AIM OF THE TASK: Omit the pictures, then reproduce every remaining record exactly.
INPUT MATERIAL: Begin
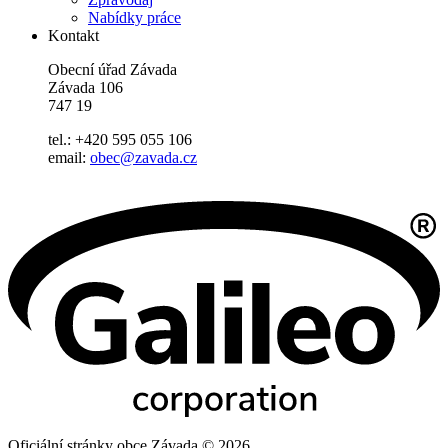
Nabídky práce
Kontakt
Obecní úřad Závada
Závada 106
747 19
tel.: +420 595 055 106
email:
obec@zavada.cz
Oficiální stránky obce Závada © 2026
INPUT MATERIAL: End
SOLUTION TO THIS TASK:
Nabídky práce
Kontakt
Obecní úřad Závada
Závada 106
747 19
tel.: +420 595 055 106
email:
obec@zavada.cz
Oficiální stránky obce Závada © 2026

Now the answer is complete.